◆ **What the task requires**: Write out the data exactly, please, and omit the pictures.

◆ **Dataset records**:
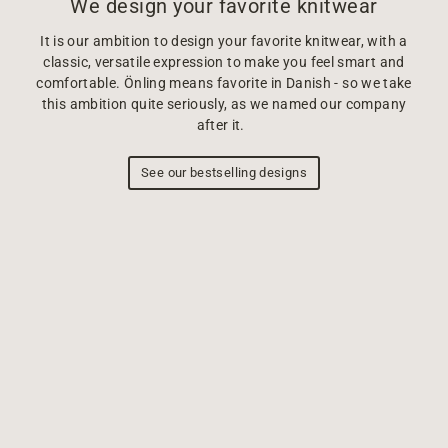
We design your favorite knitwear
It is our ambition to design your favorite knitwear, with a
classic, versatile expression to make you feel smart and
comfortable. Önling means favorite in Danish - so we take
this ambition quite seriously, as we named our company
after it.
See our bestselling designs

◆ **Output**:
We design your favorite knitwear
It is our ambition to design your favorite knitwear, with a
classic, versatile expression to make you feel smart and
comfortable. Önling means favorite in Danish - so we take
this ambition quite seriously, as we named our company
after it.
See our bestselling designs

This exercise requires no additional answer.